I. A MAN ARMED AGAINST GOD. True he was fighting against the Syrians, but as he girded on his armour he remembered and defied the words of the prophet. His ominous prophecy should not be fulfilled, he would yet come back safe and victorious to put Macaiah to death, and with this determination he put Jehoshaphat in command, and clad himself with proof armour. In spirit, therefore, he was fighting not only against the hosts of Syria, but against the word of God. Hence let us depict one who is armed against God. Reverse the description St. Paul gives (Ephesians 6.) of one armed by God. The impenitent sinner represented by Ahab defends himself.

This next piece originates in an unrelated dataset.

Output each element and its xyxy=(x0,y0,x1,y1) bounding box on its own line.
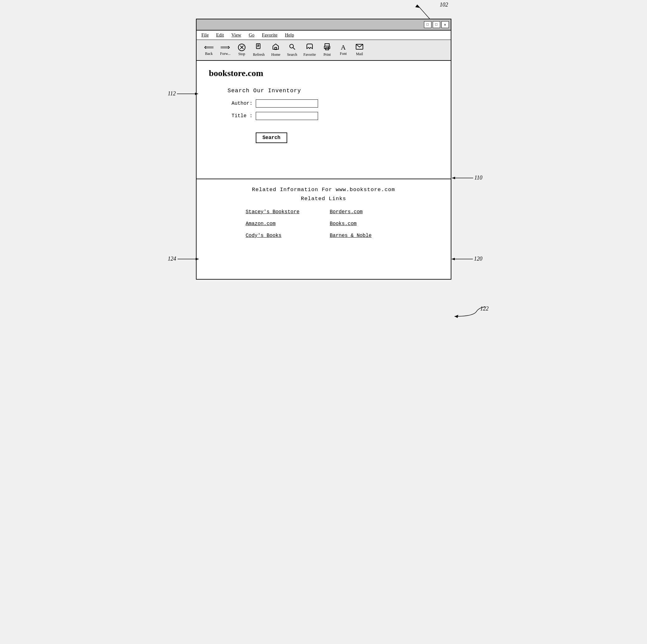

1. By false hopes (Deuteronomy 29:19, 20). These constitute his "helmet," which wards off true thoughts of self and sin. He blindly trusts in Divine mercy, while sin is unrepented, forgetting that "a God all mercy is a God unjust" (Young). "There is none other name given under heaven whereby we may be saved," etc. "How shall we escape, if we neglect so great salvation?"

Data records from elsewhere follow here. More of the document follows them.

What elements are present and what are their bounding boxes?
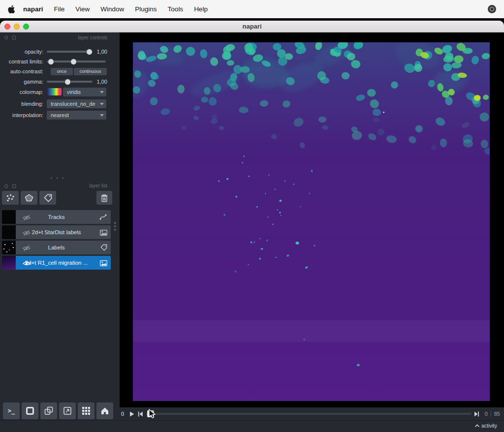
screen: napari File View Window Plugins Tools He… — [0, 0, 504, 432]
napari-window: napari layer controls opacity: 1,00 cont… — [0, 21, 504, 432]
grid-view-button[interactable] — [78, 402, 94, 419]
console-icon: >_ — [8, 407, 15, 414]
first-frame-button[interactable] — [137, 411, 144, 417]
image-layer-icon — [100, 259, 107, 268]
new-labels-layer-button[interactable] — [39, 191, 56, 205]
contrast-high-handle[interactable] — [70, 59, 77, 65]
frame-slider-track[interactable] — [146, 413, 472, 415]
close-window-button[interactable] — [4, 24, 10, 30]
delete-layer-button[interactable] — [96, 191, 112, 205]
layer-row-cell-migration[interactable]: 2d+t R1_cell migration ... — [2, 256, 111, 270]
contrast-limits-label: contrast limits: — [0, 57, 43, 66]
chevron-down-icon — [100, 114, 104, 117]
tracks-layer-icon — [99, 214, 107, 222]
layer-row-labels[interactable]: Labels — [2, 241, 111, 254]
window-title: napari — [242, 23, 261, 30]
menu-tools[interactable]: Tools — [162, 5, 189, 13]
blending-combobox[interactable]: translucent_no_de — [47, 99, 106, 108]
mouse-cursor — [149, 409, 158, 420]
minimize-window-button[interactable] — [14, 24, 20, 30]
zoom-window-button[interactable] — [23, 24, 29, 30]
layer-controls-title: layer controls — [0, 35, 107, 40]
status-bar: activity — [0, 420, 504, 432]
layer-thumbnail — [2, 210, 16, 224]
layer-name: 2d+t R1_cell migration ... — [17, 256, 96, 270]
shapes-icon — [25, 194, 33, 202]
opacity-label: opacity: — [0, 47, 43, 57]
gamma-slider-handle[interactable] — [64, 79, 71, 85]
chevron-up-icon — [474, 424, 480, 428]
chevron-down-icon — [100, 91, 104, 93]
auto-contrast-continuous-button[interactable]: continuous — [74, 68, 107, 75]
transpose-dimensions-button[interactable] — [59, 402, 76, 419]
colormap-swatch — [47, 88, 62, 95]
play-button[interactable] — [128, 411, 135, 417]
interpolation-combobox[interactable]: nearest — [47, 111, 106, 120]
dimension-slider-bar: 0 0 85 — [120, 407, 504, 420]
dock-resize-handle[interactable]: • • • — [0, 176, 116, 181]
gamma-slider[interactable] — [47, 77, 93, 87]
contrast-limits-slider[interactable] — [47, 57, 106, 66]
menu-view[interactable]: View — [70, 5, 95, 13]
labels-layer-icon — [100, 244, 107, 253]
grid-icon — [82, 406, 91, 415]
opacity-value: 1,00 — [94, 47, 107, 57]
blending-value: translucent_no_de — [51, 101, 95, 107]
layer-row-stardist-labels[interactable]: 2d+t StarDist labels — [2, 225, 111, 239]
play-icon — [129, 411, 134, 417]
layer-name: Labels — [17, 241, 96, 254]
last-frame-button[interactable] — [473, 411, 480, 417]
window-body: layer controls opacity: 1,00 contrast li… — [0, 32, 504, 432]
contrast-low-handle[interactable] — [48, 59, 54, 65]
menu-window[interactable]: Window — [95, 5, 129, 13]
roll-dimensions-button[interactable] — [40, 402, 57, 419]
layer-name: Tracks — [17, 210, 96, 224]
trash-icon — [100, 194, 108, 202]
menu-app-name[interactable]: napari — [16, 5, 49, 13]
image-layer-icon — [100, 229, 107, 238]
gamma-label: gamma: — [0, 77, 43, 87]
max-frame-value: 85 — [494, 411, 500, 417]
new-points-layer-button[interactable] — [2, 191, 19, 205]
opacity-slider-handle[interactable] — [86, 49, 93, 55]
opacity-slider[interactable] — [47, 47, 93, 57]
range-separator — [491, 411, 491, 417]
layer-thumbnail — [2, 241, 16, 254]
frame-range-readout: 0 85 — [485, 407, 500, 420]
menu-plugins[interactable]: Plugins — [129, 5, 162, 13]
viewer-canvas[interactable] — [120, 32, 504, 407]
console-button[interactable]: >_ — [3, 402, 20, 419]
microscopy-image — [133, 42, 490, 401]
home-icon — [100, 407, 109, 415]
step-last-icon — [474, 411, 479, 417]
window-titlebar[interactable]: napari — [0, 21, 504, 32]
menubar-record-icon[interactable] — [488, 5, 496, 13]
step-first-icon — [138, 411, 143, 417]
menu-help[interactable]: Help — [189, 5, 213, 13]
new-shapes-layer-button[interactable] — [21, 191, 37, 205]
layer-row-tracks[interactable]: Tracks — [2, 210, 111, 224]
colormap-value: viridis — [67, 89, 81, 95]
menu-file[interactable]: File — [49, 5, 70, 13]
chevron-down-icon — [100, 103, 104, 105]
blending-label: blending: — [0, 99, 43, 109]
macos-menu-bar: napari File View Window Plugins Tools He… — [0, 0, 504, 18]
apple-logo-icon[interactable] — [8, 5, 16, 14]
colormap-label: colormap: — [0, 87, 43, 97]
activity-button[interactable]: activity — [474, 423, 497, 429]
colormap-combobox[interactable]: viridis — [63, 88, 106, 96]
auto-contrast-once-button[interactable]: once — [51, 68, 73, 75]
panel-drag-handle[interactable]: ••• — [114, 221, 116, 231]
gamma-value: 1,00 — [94, 77, 107, 87]
interpolation-label: interpolation: — [0, 110, 43, 120]
layer-thumbnail — [2, 256, 16, 270]
layer-name: 2d+t StarDist labels — [17, 225, 96, 239]
home-reset-view-button[interactable] — [96, 402, 113, 419]
layer-list-title: layer list — [0, 183, 107, 188]
auto-contrast-label: auto-contrast: — [0, 66, 43, 76]
interpolation-value: nearest — [51, 112, 69, 118]
transpose-icon — [63, 406, 72, 415]
ndisplay-toggle-button[interactable] — [22, 402, 38, 419]
layer-thumbnail — [2, 225, 16, 239]
dims-axis-label: 0 — [121, 407, 124, 420]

2. By a hardened heart. This is his "breastplate." A man impenitent is a man lost. Some are;' past feeling," their consciences are "seared as with a hot iron," and God gives them over to their "hardness of heart," and to an "impenitent mind." "Who has hardened himself against God, and prospered?" We may become "hardened by the deceitfulness of sin."

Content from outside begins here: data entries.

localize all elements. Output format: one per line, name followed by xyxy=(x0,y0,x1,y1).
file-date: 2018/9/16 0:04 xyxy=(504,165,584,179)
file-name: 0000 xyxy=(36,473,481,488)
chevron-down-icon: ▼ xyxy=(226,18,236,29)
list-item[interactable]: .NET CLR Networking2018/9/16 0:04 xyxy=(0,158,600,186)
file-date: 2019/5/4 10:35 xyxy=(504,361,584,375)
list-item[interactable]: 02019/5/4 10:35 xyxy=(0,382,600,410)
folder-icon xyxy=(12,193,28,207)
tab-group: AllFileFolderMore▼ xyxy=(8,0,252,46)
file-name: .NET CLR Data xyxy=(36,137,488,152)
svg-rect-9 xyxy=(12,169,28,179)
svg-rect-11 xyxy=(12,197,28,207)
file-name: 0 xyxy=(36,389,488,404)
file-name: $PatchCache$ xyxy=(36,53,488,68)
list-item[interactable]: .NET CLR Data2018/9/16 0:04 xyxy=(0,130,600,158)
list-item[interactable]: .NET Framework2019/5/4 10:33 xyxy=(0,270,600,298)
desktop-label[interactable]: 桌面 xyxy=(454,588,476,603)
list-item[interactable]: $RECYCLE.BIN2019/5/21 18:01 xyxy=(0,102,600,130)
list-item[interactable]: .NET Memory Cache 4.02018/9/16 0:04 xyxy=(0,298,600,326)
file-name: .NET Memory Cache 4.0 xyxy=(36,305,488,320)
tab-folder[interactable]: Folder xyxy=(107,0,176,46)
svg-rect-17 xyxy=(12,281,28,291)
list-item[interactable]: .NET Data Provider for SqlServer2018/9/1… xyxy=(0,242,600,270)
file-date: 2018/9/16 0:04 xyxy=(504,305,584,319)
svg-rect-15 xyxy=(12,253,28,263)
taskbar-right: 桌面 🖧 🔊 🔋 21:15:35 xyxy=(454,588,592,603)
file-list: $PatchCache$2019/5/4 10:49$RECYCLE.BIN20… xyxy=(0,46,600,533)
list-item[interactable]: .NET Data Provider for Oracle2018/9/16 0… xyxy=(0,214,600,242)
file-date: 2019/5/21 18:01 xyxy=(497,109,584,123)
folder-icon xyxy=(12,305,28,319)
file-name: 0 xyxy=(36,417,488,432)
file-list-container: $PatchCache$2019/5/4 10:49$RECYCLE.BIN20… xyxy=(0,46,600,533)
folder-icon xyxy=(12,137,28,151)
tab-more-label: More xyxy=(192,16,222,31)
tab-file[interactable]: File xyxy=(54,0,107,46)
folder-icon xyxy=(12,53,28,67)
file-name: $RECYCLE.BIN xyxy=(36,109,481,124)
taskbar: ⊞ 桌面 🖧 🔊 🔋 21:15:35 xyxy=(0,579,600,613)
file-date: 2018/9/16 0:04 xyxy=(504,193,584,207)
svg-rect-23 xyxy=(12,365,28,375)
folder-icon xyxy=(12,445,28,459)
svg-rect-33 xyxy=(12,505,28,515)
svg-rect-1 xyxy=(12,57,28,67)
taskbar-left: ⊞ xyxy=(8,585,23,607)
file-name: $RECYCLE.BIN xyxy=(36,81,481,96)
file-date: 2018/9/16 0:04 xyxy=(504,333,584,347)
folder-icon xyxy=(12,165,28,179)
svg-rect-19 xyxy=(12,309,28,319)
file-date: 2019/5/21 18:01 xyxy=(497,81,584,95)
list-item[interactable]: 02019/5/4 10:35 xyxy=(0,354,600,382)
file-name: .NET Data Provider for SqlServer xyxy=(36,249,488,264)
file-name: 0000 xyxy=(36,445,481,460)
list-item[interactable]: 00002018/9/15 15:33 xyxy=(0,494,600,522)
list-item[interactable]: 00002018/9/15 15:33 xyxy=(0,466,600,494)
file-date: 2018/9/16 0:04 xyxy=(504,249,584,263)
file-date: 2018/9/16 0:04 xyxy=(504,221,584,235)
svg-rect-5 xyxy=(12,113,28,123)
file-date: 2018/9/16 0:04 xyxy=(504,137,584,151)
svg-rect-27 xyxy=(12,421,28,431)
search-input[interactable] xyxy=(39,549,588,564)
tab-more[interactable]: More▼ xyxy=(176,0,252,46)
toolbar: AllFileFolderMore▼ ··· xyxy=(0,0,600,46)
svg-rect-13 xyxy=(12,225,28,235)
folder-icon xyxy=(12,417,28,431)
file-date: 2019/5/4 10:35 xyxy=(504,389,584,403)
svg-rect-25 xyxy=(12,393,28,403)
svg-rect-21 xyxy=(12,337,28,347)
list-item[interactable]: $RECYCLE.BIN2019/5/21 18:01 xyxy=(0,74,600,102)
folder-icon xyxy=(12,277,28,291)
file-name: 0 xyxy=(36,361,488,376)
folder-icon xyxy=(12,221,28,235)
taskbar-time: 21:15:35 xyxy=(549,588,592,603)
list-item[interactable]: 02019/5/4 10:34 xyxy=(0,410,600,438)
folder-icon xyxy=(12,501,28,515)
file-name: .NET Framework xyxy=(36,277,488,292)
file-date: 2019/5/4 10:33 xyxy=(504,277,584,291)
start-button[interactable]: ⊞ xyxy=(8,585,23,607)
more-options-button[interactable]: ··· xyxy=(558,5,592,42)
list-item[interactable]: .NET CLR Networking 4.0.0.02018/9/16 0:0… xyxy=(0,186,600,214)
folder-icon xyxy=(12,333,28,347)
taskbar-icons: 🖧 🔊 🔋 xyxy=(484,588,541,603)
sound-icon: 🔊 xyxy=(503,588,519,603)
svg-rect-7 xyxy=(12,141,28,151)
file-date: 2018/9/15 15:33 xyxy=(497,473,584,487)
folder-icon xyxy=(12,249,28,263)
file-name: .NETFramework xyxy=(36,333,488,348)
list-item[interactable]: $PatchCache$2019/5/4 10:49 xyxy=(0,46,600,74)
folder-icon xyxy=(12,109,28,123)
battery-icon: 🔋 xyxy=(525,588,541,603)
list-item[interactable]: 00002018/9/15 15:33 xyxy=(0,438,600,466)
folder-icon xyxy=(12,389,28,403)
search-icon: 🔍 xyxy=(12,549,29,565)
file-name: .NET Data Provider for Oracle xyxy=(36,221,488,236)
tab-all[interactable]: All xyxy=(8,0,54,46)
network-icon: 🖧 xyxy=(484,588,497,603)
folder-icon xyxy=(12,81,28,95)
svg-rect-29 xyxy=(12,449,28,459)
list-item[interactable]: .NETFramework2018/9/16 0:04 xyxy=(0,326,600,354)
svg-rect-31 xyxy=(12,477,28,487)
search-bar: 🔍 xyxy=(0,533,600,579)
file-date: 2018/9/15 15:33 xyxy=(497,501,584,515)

3. By defiant words. There is a tongue which is set on fire of hell Adduce examples. Ahab defied Micaiah.
4. By an unbelieving mind. The king questioned the truth of the prophet's message. He had more confidence in his own past success and in his military skill than in the declaration of a man who knew something of God but nothing of war. Unbelief ever prevents the inflowing of Divine goodness. Jesus "could do no mighty works because of their unbelief."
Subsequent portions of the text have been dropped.